Doyumsuzluk yüzünden şükredemez, halden anlamaz, kanaat edemez olduk.
Kıskançlıkla moralleri bozmaya çalışanlar; lâf sokuşturuverirler bütün konuşmalara…
Peki, biz ne yapıyoruz?
Bazen tepkisiz kalıyor, tepki verdiğimiz zamanda karşımızda söz anlayan bir zevat olmadığı için, kendi söylediklerimiz ve yaptıklarımızla baş başa kalıyoruz.
Bunları yapanlar da yaptıklarının yanına kar kaldığını düşünerek; aynı teranelerle, her şeye maydanoz olmaya çalışıyor ve kendilerini de nimetten sayıyorlar. Yalnız unutmasınlar ki başkalarıyla uğraşan zibidilerle, günü gelir onlarla da uğraşanlar olacaktır.
***
Kalpten bir şeyler çıkıyor,
Ağız hep başka söylüyor,
Urba giydim bol geliyor,
Ama hep kemer sıkıyor.
***
Hayat devam ederken, elbette ölümler olacak; ama olağan seyrinde.
Ancak böyle pis pisine değil!
Öyle ki artık, acı, korku, endişe, kaygı, şüphe ve bilinmezlik artık yaşam biçimimiz haline geldi.
Diğer yandan sosyal medya da aşırı bilgi kirliliği var.
Görsel medya da dökülen timsah gözyaşları, vur patlasın, çal oynasın havaları…
“Artık can güvenliğimiz kalmadı!” korku ve endişesi oluştu insanlarda.
Kalabalık ortamlara girilmemeye başlandı.
Felaket tellallığı yapıyoruz.
Cehennem zebanileri aramızda dolaşıyor.
Tamam, ama nereye kadar?
Bu kaos ne zaman bitecek, bu yangın, bu ateş ne zaman sönecek?
***
Kimse kimseyi düzeltmeye kalkıyor, ama her seferinde daha beter yamuk hale geliyor.
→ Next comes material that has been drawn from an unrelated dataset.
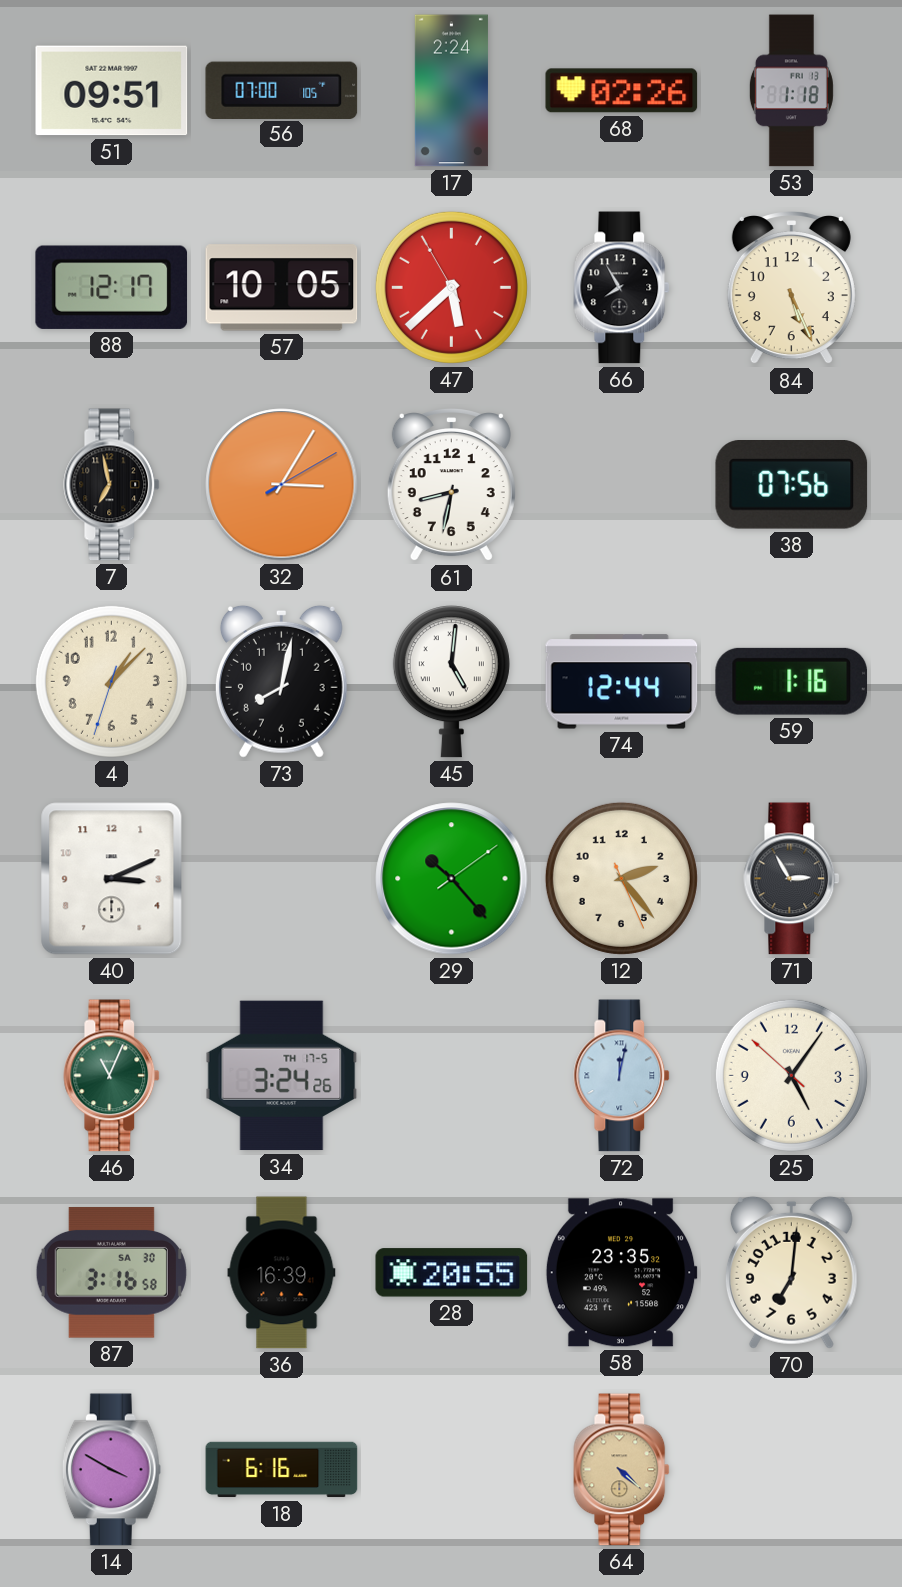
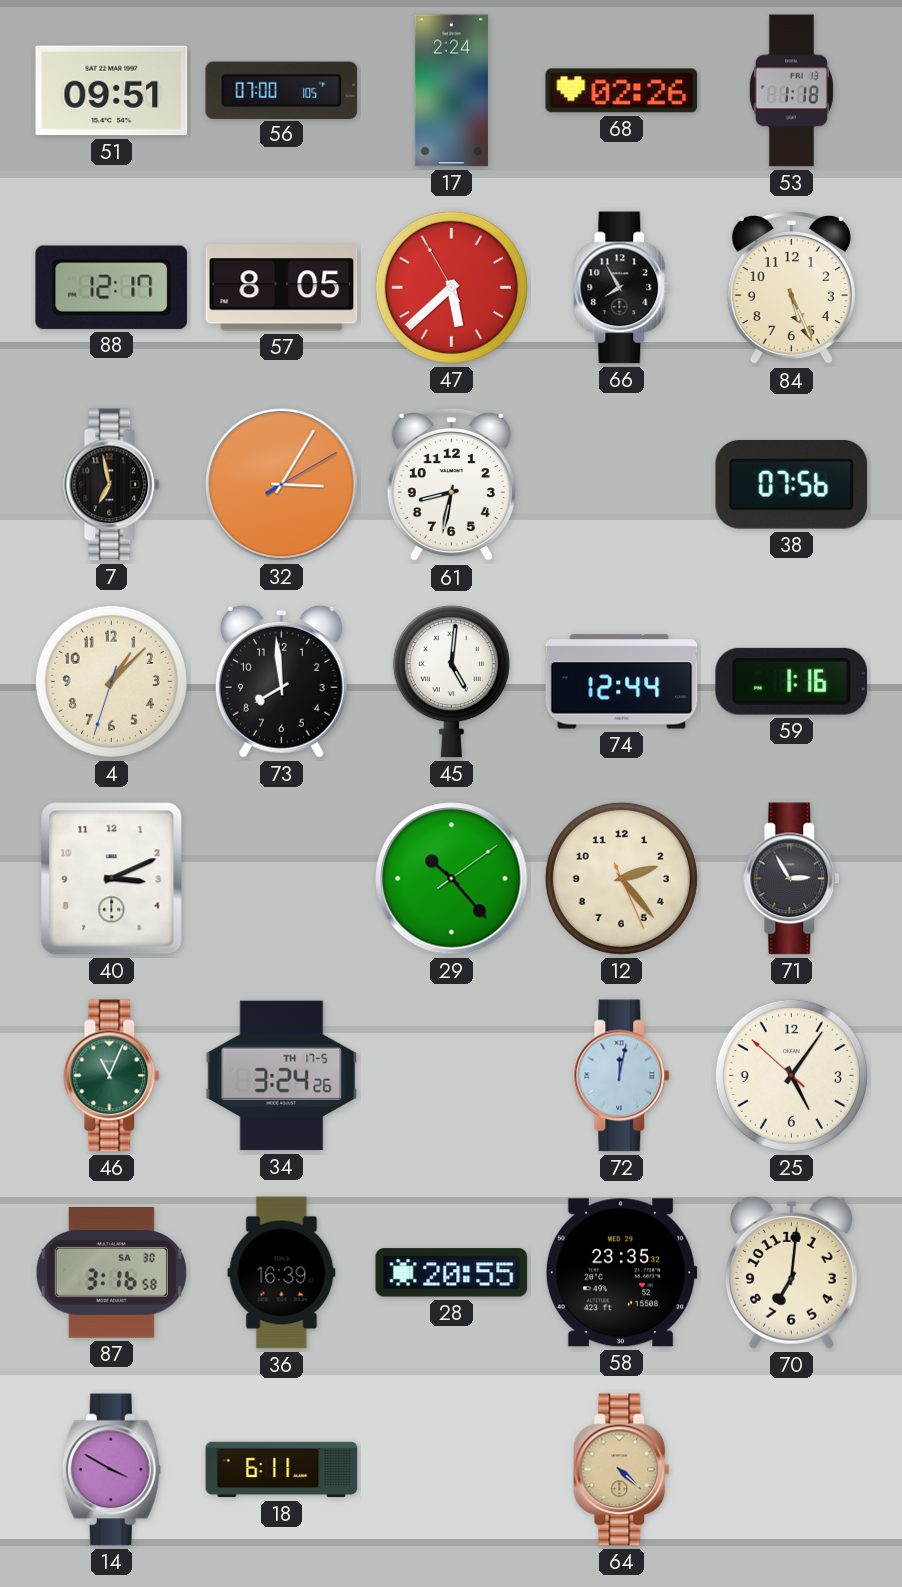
57: 10:05 -> 8:05
73: 8:02 -> 7:59
18: 6:16 -> 6:11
Yok mu bunun başka bir yolu!
***
Hangi yana dönsem, nefis ve gurur,
Hangi cana baksam, bedene ağır,
Feryat figan etme duyulmaz sesin,
Olan bitene dünya kör ve sağır,
***
Kazan, kazan ilkesine göre, prensipler ve gerçekler göz ardı edilerek, mevcut duruma farklı anlamlar yüklenerek, senaryolar üretmek; kâr yerine zarar getirdiğinin farkında olmak gerekir.
O yüzden önyargılar ve art niyetler bir kenara bırakılarak, gerçekler etrafında toplanarak, bir olmak, iri olmak ve diri olmak elzem olmalıdır.
***
Yaşınız, başınız, mevkiiniz, makamınız ne olursa olsun, eğer bir toplu taşıma aracında yolculuk yapıyorsanız ve birilerine yer vermeniz gerektiğine inandığınızda; bir saniye bile düşünmeden gereğini yerine getiriniz.
***
Bombalar patlarken,
İnsanlar ölürken,
Ocaklar sönerken,
Her dilde ağıtlar yakılırken,
Yüreğimiz yandı mı?
Kalbiniz sıkıştı mı?
İçimizde bir kıpırdanış oldu mu?
Akıl tutulması yaşadınız mı?
Çocuklar ölürken, biz-siz çocuklarımıza bihakkın sarılabildik mi?
“Aman bana ne, nasıl olsa benden uzakta” diyerek görmezden, bilmezden, duymazlıktan geldik mi?
“Vicdanı olan, insanlıktan nasibini alan hiç kimse, duyarsız ve ilgisiz kalamaz!” diye düşünüyorum.
Kadın, erkek, yaşlı, genç, çocuk, hiç fark etmez.
Görsel medyada anlatılan, gösterilen savaş sahnelerinden en çok da çocuklar etkileniyor.
İnanır mısınız, çoğu zaman küçük çocuklarımıza olan biteni anlatmakta aciz kalıyoruz.
Bu mübarek gün ve gecede vekilimiz sensin ya Rab!